● SOURCE RECORDS
⁂

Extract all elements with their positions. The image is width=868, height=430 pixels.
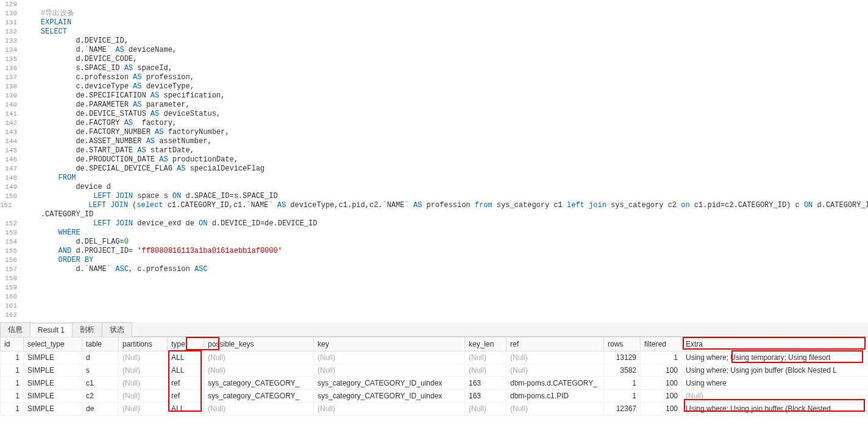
code-line[interactable]: 153 WHERE xyxy=(0,228,868,238)
table-row[interactable]: 1SIMPLEd(Null)ALL(Null)(Null)(Null)(Null… xyxy=(1,351,869,364)
code-line[interactable]: 129 xyxy=(0,0,868,9)
column-header-id[interactable]: id xyxy=(1,337,24,351)
code-line[interactable]: 139 de.SPECIFICATION AS specification, xyxy=(0,91,868,100)
code-line[interactable]: 155 AND d.PROJECT_ID= 'ff8080816113a1ba0… xyxy=(0,247,868,256)
line-number: 141 xyxy=(0,110,23,119)
code-content[interactable]: SELECT xyxy=(23,27,868,37)
table-row[interactable]: 1SIMPLEs(Null)ALL(Null)(Null)(Null)(Null… xyxy=(1,364,869,377)
code-content[interactable] xyxy=(23,292,868,301)
code-content[interactable]: de.SPECIAL_DEVICE_FLAG AS specialDeviceF… xyxy=(23,164,868,174)
column-header-partitions[interactable]: partitions xyxy=(119,337,168,351)
column-header-possible_keys[interactable]: possible_keys xyxy=(204,337,314,351)
code-content[interactable]: c.deviceType AS deviceType, xyxy=(23,82,868,91)
code-content[interactable]: AND d.PROJECT_ID= 'ff8080816113a1ba0161a… xyxy=(23,247,868,256)
code-line[interactable]: 135 d.DEVICE_CODE, xyxy=(0,55,868,64)
code-content[interactable] xyxy=(23,311,868,320)
code-content[interactable]: de.FACTORY AS factory, xyxy=(23,119,868,128)
code-line[interactable]: 151 LEFT JOIN (select c1.CATEGORY_ID,c1.… xyxy=(0,201,868,210)
code-content[interactable]: LEFT JOIN device_exd de ON d.DEVICE_ID=d… xyxy=(23,219,868,228)
code-line[interactable]: 143 de.FACTORY_NUMBER AS factoryNumber, xyxy=(0,128,868,137)
code-content[interactable]: s.SPACE_ID AS spaceId, xyxy=(23,64,868,73)
code-line[interactable]: 147 de.SPECIAL_DEVICE_FLAG AS specialDev… xyxy=(0,164,868,174)
code-content[interactable]: d.DEVICE_ID, xyxy=(23,37,868,46)
line-number: 139 xyxy=(0,91,23,100)
code-line[interactable]: 133 d.DEVICE_ID, xyxy=(0,37,868,46)
tab-status[interactable]: 状态 xyxy=(102,322,132,337)
code-line[interactable]: 137 c.profession AS profession, xyxy=(0,73,868,82)
code-content[interactable]: FROM xyxy=(23,174,868,183)
code-line[interactable]: 142 de.FACTORY AS factory, xyxy=(0,119,868,128)
code-content[interactable]: de.START_DATE AS startDate, xyxy=(23,146,868,155)
code-line[interactable]: 150 LEFT JOIN space s ON d.SPACE_ID=s.SP… xyxy=(0,192,868,201)
code-line[interactable]: .CATEGORY_ID xyxy=(0,210,868,219)
column-header-key[interactable]: key xyxy=(314,337,465,351)
code-line[interactable]: 131 EXPLAIN xyxy=(0,18,868,27)
column-header-extra[interactable]: Extra xyxy=(682,337,869,351)
code-content[interactable] xyxy=(23,301,868,311)
code-line[interactable]: 158 xyxy=(0,274,868,283)
tab-info[interactable]: 信息 xyxy=(0,322,30,337)
code-content[interactable]: LEFT JOIN space s ON d.SPACE_ID=s.SPACE_… xyxy=(23,192,868,201)
sql-editor[interactable]: 129130 #导出设备131 EXPLAIN132 SELECT133 d.D… xyxy=(0,0,868,322)
cell: sys_category_CATEGORY_ xyxy=(204,390,314,403)
code-content[interactable]: ORDER BY xyxy=(23,256,868,265)
results-panel[interactable]: idselect_typetablepartitionstypepossible… xyxy=(0,337,868,430)
table-row[interactable]: 1SIMPLEc1(Null)refsys_category_CATEGORY_… xyxy=(1,377,869,390)
code-content[interactable] xyxy=(23,283,868,292)
code-content[interactable]: c.profession AS profession, xyxy=(23,73,868,82)
cell: (Null) xyxy=(682,390,869,403)
code-line[interactable]: 148 FROM xyxy=(0,174,868,183)
code-content[interactable]: d.`NAME` AS deviceName, xyxy=(23,46,868,55)
code-content[interactable]: EXPLAIN xyxy=(23,18,868,27)
code-line[interactable]: 141 de.DEVICE_STATUS AS deviceStatus, xyxy=(0,110,868,119)
code-content[interactable]: de.SPECIFICATION AS specification, xyxy=(23,91,868,100)
code-content[interactable]: .CATEGORY_ID xyxy=(23,210,868,219)
line-number: 160 xyxy=(0,292,23,301)
code-content[interactable] xyxy=(23,274,868,283)
code-line[interactable]: 160 xyxy=(0,292,868,301)
code-line[interactable]: 132 SELECT xyxy=(0,27,868,37)
column-header-rows[interactable]: rows xyxy=(604,337,641,351)
column-header-key_len[interactable]: key_len xyxy=(465,337,507,351)
column-header-filtered[interactable]: filtered xyxy=(641,337,682,351)
code-line[interactable]: 134 d.`NAME` AS deviceName, xyxy=(0,46,868,55)
code-line[interactable]: 154 d.DEL_FLAG=0 xyxy=(0,238,868,247)
cell: SIMPLE xyxy=(24,377,82,390)
code-line[interactable]: 140 de.PARAMETER AS parameter, xyxy=(0,100,868,110)
code-content[interactable]: d.`NAME` ASC, c.profession ASC xyxy=(23,265,868,274)
code-content[interactable]: device d xyxy=(23,183,868,192)
code-content[interactable]: #导出设备 xyxy=(23,9,868,18)
code-content[interactable]: d.DEL_FLAG=0 xyxy=(23,238,868,247)
code-line[interactable]: 146 de.PRODUCTION_DATE AS productionDate… xyxy=(0,155,868,164)
code-line[interactable]: 161 xyxy=(0,301,868,311)
code-line[interactable]: 136 s.SPACE_ID AS spaceId, xyxy=(0,64,868,73)
table-row[interactable]: 1SIMPLEde(Null)ALL(Null)(Null)(Null)(Nul… xyxy=(1,403,869,415)
table-row[interactable]: 1SIMPLEc2(Null)refsys_category_CATEGORY_… xyxy=(1,390,869,403)
code-line[interactable]: 149 device d xyxy=(0,183,868,192)
code-line[interactable]: 130 #导出设备 xyxy=(0,9,868,18)
code-content[interactable]: d.DEVICE_CODE, xyxy=(23,55,868,64)
code-line[interactable]: 157 d.`NAME` ASC, c.profession ASC xyxy=(0,265,868,274)
code-content[interactable]: de.PARAMETER AS parameter, xyxy=(23,100,868,110)
tab-profile[interactable]: 剖析 xyxy=(72,322,102,337)
code-line[interactable]: 144 de.ASSET_NUMBER AS assetNumber, xyxy=(0,137,868,146)
code-line[interactable]: 162 xyxy=(0,311,868,320)
tab-result1[interactable]: Result 1 xyxy=(30,323,73,337)
code-content[interactable]: de.PRODUCTION_DATE AS productionDate, xyxy=(23,155,868,164)
code-line[interactable]: 138 c.deviceType AS deviceType, xyxy=(0,82,868,91)
code-content[interactable]: de.DEVICE_STATUS AS deviceStatus, xyxy=(23,110,868,119)
code-line[interactable]: 145 de.START_DATE AS startDate, xyxy=(0,146,868,155)
code-line[interactable]: 159 xyxy=(0,283,868,292)
code-content[interactable]: de.FACTORY_NUMBER AS factoryNumber, xyxy=(23,128,868,137)
column-header-select_type[interactable]: select_type xyxy=(24,337,82,351)
code-content[interactable]: LEFT JOIN (select c1.CATEGORY_ID,c1.`NAM… xyxy=(18,201,868,210)
column-header-table[interactable]: table xyxy=(82,337,119,351)
column-header-ref[interactable]: ref xyxy=(507,337,604,351)
code-content[interactable]: WHERE xyxy=(23,228,868,238)
code-line[interactable]: 156 ORDER BY xyxy=(0,256,868,265)
code-content[interactable] xyxy=(23,0,868,9)
code-content[interactable]: de.ASSET_NUMBER AS assetNumber, xyxy=(23,137,868,146)
column-header-type[interactable]: type xyxy=(168,337,204,351)
cell: 1 xyxy=(604,390,641,403)
code-line[interactable]: 152 LEFT JOIN device_exd de ON d.DEVICE_… xyxy=(0,219,868,228)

⁂

● EXERCISE GOAL
Some lines above contain the word "column". Copy each of them.

● ANSWER FOR THE TASK
column-header-id[interactable]: id xyxy=(1,337,24,351)
column-header-partitions[interactable]: partitions xyxy=(119,337,168,351)
column-header-possible_keys[interactable]: possible_keys xyxy=(204,337,314,351)
column-header-key[interactable]: key xyxy=(314,337,465,351)
column-header-extra[interactable]: Extra xyxy=(682,337,869,351)
column-header-rows[interactable]: rows xyxy=(604,337,641,351)
column-header-key_len[interactable]: key_len xyxy=(465,337,507,351)
column-header-filtered[interactable]: filtered xyxy=(641,337,682,351)
column-header-select_type[interactable]: select_type xyxy=(24,337,82,351)
column-header-table[interactable]: table xyxy=(82,337,119,351)
column-header-ref[interactable]: ref xyxy=(507,337,604,351)
column-header-type[interactable]: type xyxy=(168,337,204,351)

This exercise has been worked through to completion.